This exercise calls for every line of the data below with the string "Überwärmung" in it.

== == ==

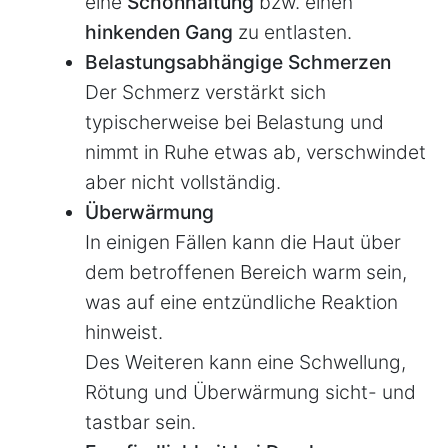
eine
Schonhaltung
bzw. einen
hinkenden Gang
zu entlasten.
Belastungsabhängige Schmerzen
Der Schmerz verstärkt sich
typischerweise bei Belastung und
nimmt in Ruhe etwas ab, verschwindet
aber nicht vollständig.
Überwärmung
In einigen Fällen kann die Haut über
dem betroffenen Bereich warm sein,
was auf eine entzündliche Reaktion
hinweist.
Des Weiteren kann eine Schwellung,
Rötung und Überwärmung sicht- und
tastbar sein.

== == ==

▶ **Expected output**:
Überwärmung
Rötung und Überwärmung sicht- und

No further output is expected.